The losses in market value for the companies listed in the closely watched NYFANG+ index -- which includes 10 highly liquid tech and internet stocks -- now have soared to nearly $1 trillion from their Sept. 7 highs. Tesla Inc. is the only stock in black during that period.
The rise in yields has pressured tech names, as investors calculate that future earnings gains will be less valuable amid higher rates. The 10-year Treasury yield is currently around 1.49%, up from 1.3% on Sept. 22.
“Yields are likely to be biased higher for the time being as the world (and monetary policy) normalizes and inflation proves more durable than hoped,” the research firm Vital Knowledge wrote in a report. While some tech investors view the decline as temporary, “we think this time is different.”
The tech world exists in a universe of its own where the promise of the future is given a present value that is often exceptionally enthusiastic. Companies are given a great deal of leeway by investors because of low interest rates.
I’m reminded of Wimpy’s plea “I'd gladly pay you Tuesday for a hamburger today”. No one in the Popeye cartoons ever wanted to give Wimpy a hamburger but, in a world held together by promises the supply of hamburgers is infinite and maybe payment next Tuesday doesn’t sound so bad.
Since the low in 2020 there has been two big consolidations. Each was for about less than 1800 with the most recent dipping briefly into the late 2020 range. The current reaction is for 1310 points and is now testing the region of the trend mean and the upper side of the underlying range.
If the trend is to remain consistent, it will find support within the next 500 points.
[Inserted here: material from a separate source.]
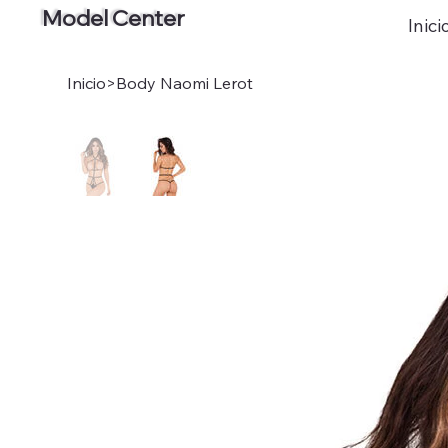
Model Center
Inici
Inicio
>
Body Naomi Lerot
How bonds yields perform is likely to be the deciding factor in how much demand for dip buying appears.
The extraordinary prices UK natural gas is currently commanding may not last but crude oil broke above $80 today. That’s going to contribute to inflationary pressures. The challenge for central banks is the economy is extremely interest rate sensitive because so much leverage has built up over the years. They are talking about tapering and raising rates but how realistic are those goals? There is a real chance they are in a debt trap and have no choice than to tolerate higher inflation because combating it with tighter policy would cause a crash.
The Dollar has not quite vindicated that argument yet but if the Dollar Index breaks back below the trend mean it would be time to take the debt trap question more seriously.
Amazon failed to hold the break above $3500 in July and the dynamic of the failure was larger than the dynamic of the breakout. That suggests at least a retest of the $3000 level is likely.